Покой, сейчас нужен покой. Раздеться, лечь в кровать, сжаться
калачиком, натянув до глаз одеяло. И чтобы за окном пошел снег вместо
этого подлого дождя. Снег, вой ветра в дымоходе, треск дров в печи.
Или - еще лучше: немедленно вызвать машину - и в Горки. Только там он
почувствует себя здоровым и полным сил...
Ленин надавил и не отпускал кнопку звонка, пока в дверях не появился
до смерти перепутанный секретарь.
Глава 16
Высокие часы в углу неторопливо отзвонили одиннадцать. Начальник
секретно-политического отдела ВЧК закрыл глаза, стиснул ладонями виски.
Голова у него тупо болела, в затылке часто и неритмично тюкало, словно там
обосновался маленький злой дятел.
Вздохнув, начальник встал, запер массивный, раскрашенный под дуб сейф
с музыкальным замком, подошел к выходящему на Кузнецкий мост окну, откуда
через полуоткрытую створку доносился ровный шелест дождя, перебиваемый
гулом моторов и кряканьем клаксонов отъезжающих от наркомата иностранных
дел автомобилей. Неплохо бы и самому вызвать машину, подумал он, и поехать
домой или хотя бы в "Бродячую собаку", где, несмотря на военный коммунизм,
можно выпить пива, а если знаешь буфетчика, то и чего покрепче,
расслабиться, послушать споры об искусстве нового мира. После полуночи
туда забредает в сопровождении друзей и прихлебателей Есенин, бывают
Маяковский, Вахтангов, Мейерхольд. Чекист считал себя знатоком поэзии и в
богемном кругу отвлекался от неизбежных реальностей классовой борьбы.

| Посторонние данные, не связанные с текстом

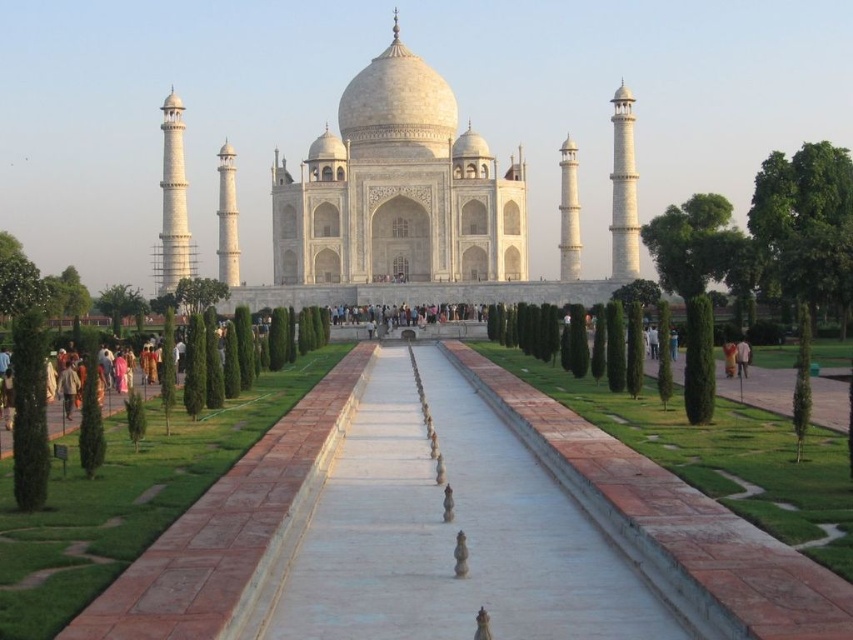 You are standing in front of the Taj Mahal and want to take a photo. You notice two points marked in the scene. The first point is at coordinates point (375, 67) and the second is at point (676, 333). Which point is closer to you?

Point (375, 67) is closer to you because it is further to the viewer than point (676, 333).

You are standing in front of the Taj Mahal and notice a smooth stone pathway at center and a yellow cotton shirt at center. Which object is larger in size?

The smooth stone pathway at center is bigger than the yellow cotton shirt at center.

You are planning to take a photo of the white marble Taj Mahal at center and the dark blue fabric at center. Which object should you focus on if you want to capture the wider subject in your shot?

The white marble Taj Mahal at center is wider than the dark blue fabric at center, so you should focus on the white marble Taj Mahal at center to capture the wider subject. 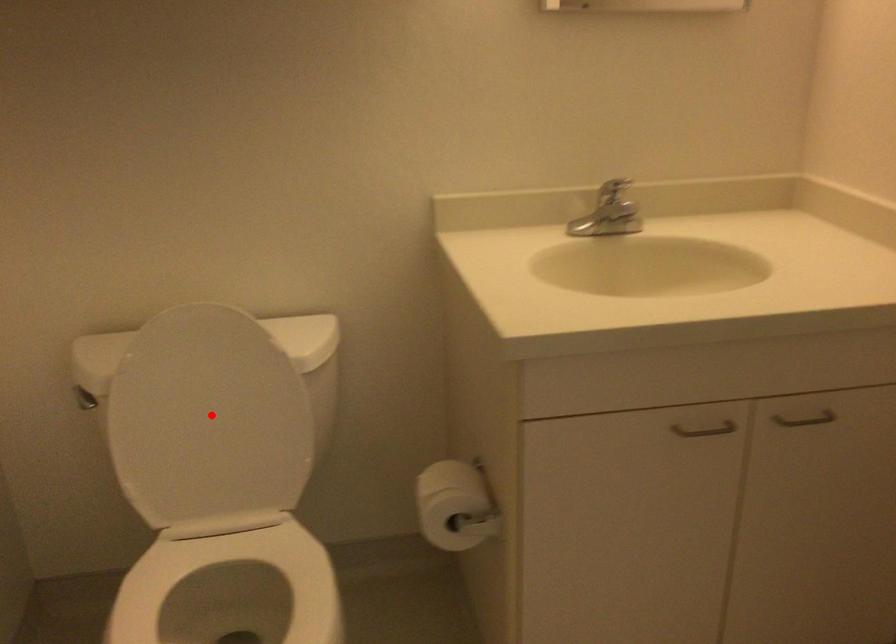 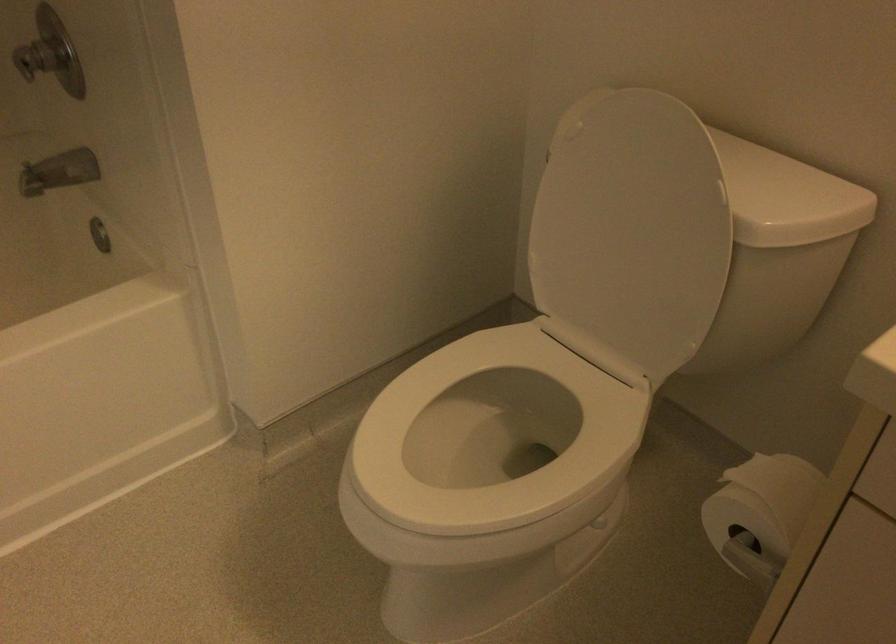 Question: I am providing you with two images of the same scene from different viewpoints. A red point is marked on the first image. Is the red point's position out of view in image 2?

Choices:
 (A) Yes
 (B) No

Answer: (B) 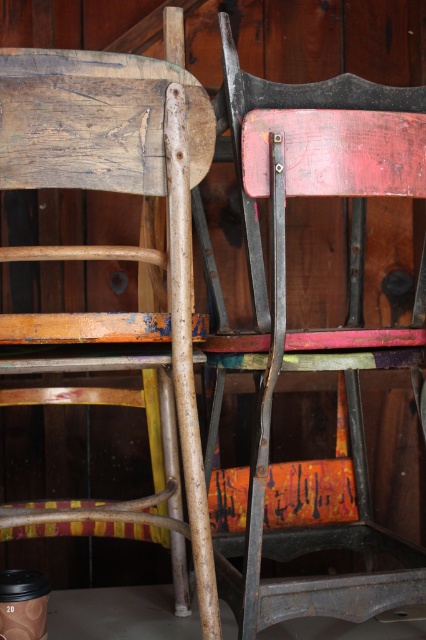 Which is more to the left, red painted wood chair at center or wooden chair at center?

wooden chair at center

Where is `red painted wood chair at center`? The image size is (426, 640). red painted wood chair at center is located at coordinates (314, 330). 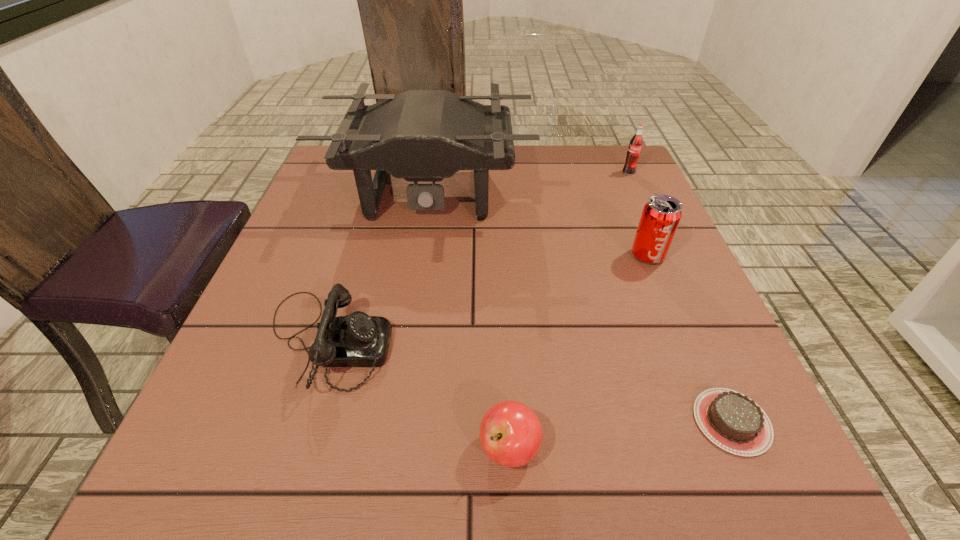 What are the coordinates of `free space that satisfies the following two spatial constraints: 1. on the back side of the apple; 2. on the right side of the third farthest object` in the screenshot? It's located at (500, 255).

This screenshot has width=960, height=540. Identify the location of vacant position in the image that satisfies the following two spatial constraints: 1. on the back side of the apple; 2. on the front-facing side of the telephone. (504, 342).

Locate an element on the screen. free spot that satisfies the following two spatial constraints: 1. on the front-facing side of the telephone; 2. on the back side of the apple is located at coordinates (293, 448).

Locate an element on the screen. This screenshot has height=540, width=960. free space that satisfies the following two spatial constraints: 1. with a camera mounted on the underside of the drone; 2. on the front-facing side of the telephone is located at coordinates (409, 342). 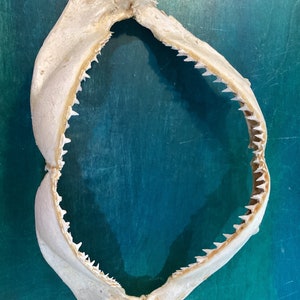 This screenshot has width=300, height=300. Identify the location of scratch on wall. (291, 136). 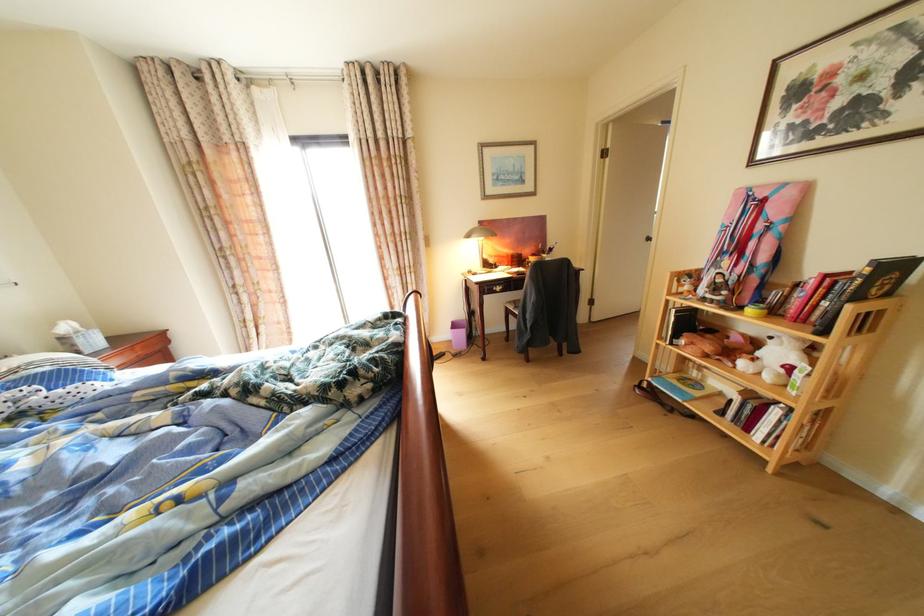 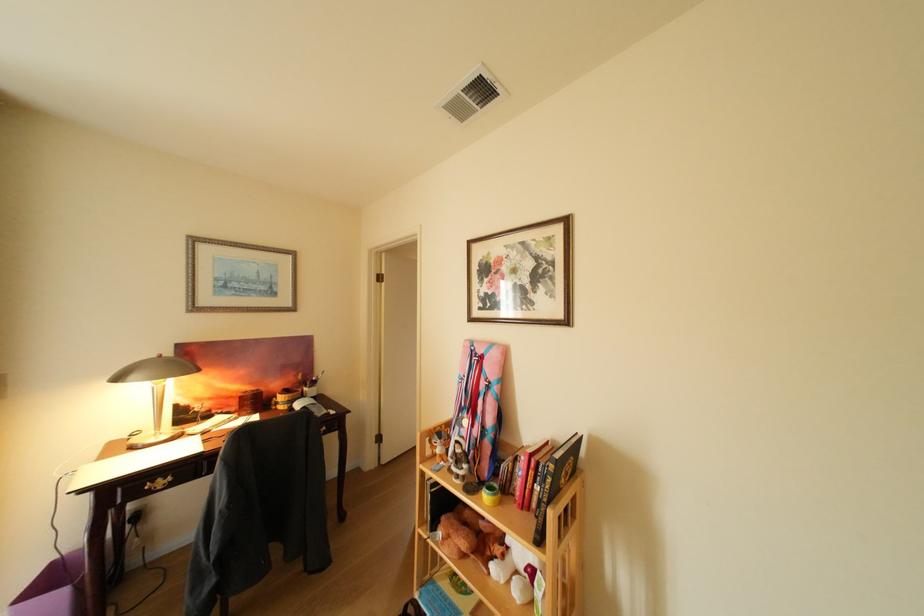 In the second image, find the point that corresponds to [518,253] in the first image.

(251, 389) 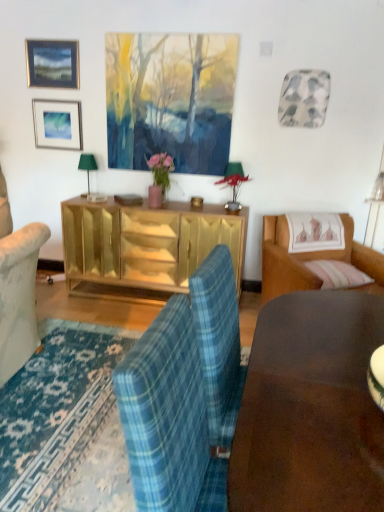 Question: Does matte black picture frame at upper left, the 2th picture frame from the bottom, have a lesser height compared to matte silver picture frame at upper left, marked as the 1th picture frame in a bottom-to-top arrangement?

Choices:
 (A) yes
 (B) no

Answer: (A)

Question: Would you say matte silver picture frame at upper left, marked as the 1th picture frame in a bottom-to-top arrangement, is part of matte black picture frame at upper left, the 2th picture frame from the bottom,'s contents?

Choices:
 (A) no
 (B) yes

Answer: (A)

Question: Does matte black picture frame at upper left, placed as the first picture frame when sorted from top to bottom, appear on the left side of matte silver picture frame at upper left, marked as the 1th picture frame in a bottom-to-top arrangement?

Choices:
 (A) no
 (B) yes

Answer: (A)

Question: Are matte black picture frame at upper left, the 2th picture frame from the bottom, and matte silver picture frame at upper left, placed as the 2th picture frame when sorted from top to bottom, far apart?

Choices:
 (A) no
 (B) yes

Answer: (A)

Question: From the image's perspective, is matte black picture frame at upper left, the 2th picture frame from the bottom, above matte silver picture frame at upper left, placed as the 2th picture frame when sorted from top to bottom?

Choices:
 (A) yes
 (B) no

Answer: (A)

Question: Considering the positions of brown leather couch at right and gold mirrored cabinet at center in the image, is brown leather couch at right bigger or smaller than gold mirrored cabinet at center?

Choices:
 (A) small
 (B) big

Answer: (B)

Question: Is brown leather couch at right taller or shorter than gold mirrored cabinet at center?

Choices:
 (A) tall
 (B) short

Answer: (B)

Question: From a real-world perspective, is brown leather couch at right physically located above or below gold mirrored cabinet at center?

Choices:
 (A) below
 (B) above

Answer: (B)

Question: In terms of width, does brown leather couch at right look wider or thinner when compared to gold mirrored cabinet at center?

Choices:
 (A) thin
 (B) wide

Answer: (B)

Question: Does point (107, 203) appear closer or farther from the camera than point (72, 111)?

Choices:
 (A) farther
 (B) closer

Answer: (B)

Question: Is gold mirrored cabinet at center inside the boundaries of matte silver picture frame at upper left, placed as the 2th picture frame when sorted from top to bottom, or outside?

Choices:
 (A) inside
 (B) outside

Answer: (B)

Question: Is gold mirrored cabinet at center bigger or smaller than matte silver picture frame at upper left, marked as the 1th picture frame in a bottom-to-top arrangement?

Choices:
 (A) big
 (B) small

Answer: (A)

Question: Visually, is gold mirrored cabinet at center positioned to the left or to the right of matte silver picture frame at upper left, placed as the 2th picture frame when sorted from top to bottom?

Choices:
 (A) left
 (B) right

Answer: (B)

Question: Is matte black picture frame at upper left, the 2th picture frame from the bottom, in front of or behind matte silver picture frame at upper left, marked as the 1th picture frame in a bottom-to-top arrangement, in the image?

Choices:
 (A) front
 (B) behind

Answer: (A)

Question: Is matte black picture frame at upper left, placed as the first picture frame when sorted from top to bottom, to the left or to the right of matte silver picture frame at upper left, placed as the 2th picture frame when sorted from top to bottom, in the image?

Choices:
 (A) right
 (B) left

Answer: (A)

Но сегодня никак не получится. Дела не отпускают. Черт его знает, как
у царских чиновников выходило. Работали с десяти до четырех и все
успевали, огромная империя крутилась, был порядок, а тут хоть целые сутки
напролет сиди, все равно никак не управляешься.
Тем более что как раз сегодня случилось экстраординарное.
Огромный кабинет на шестом этаже дома бывшего страхового общества
"Россия" освещался дрожащим язычком пламени внутри закопченного и
треснувшего стекла семилинейной керосиновой лампы. Большую часть помещения
скрывал полумрак, но в круге света можно было различить его суровую,
аскетическую обстановку. Буржуйка с трубой, выведенной в форточку высокого
венецианского окна, обшарпанный канцелярский стол, ряд разностильных
стульев вдоль стен, массивный колченогий сейф, с левого угла подпертый
кирпичом. У двери деревянная вешалка, на колышках которой солдатская
шинель, фуражка со звездочкой и маузер, подвешенный за длинный ремешок.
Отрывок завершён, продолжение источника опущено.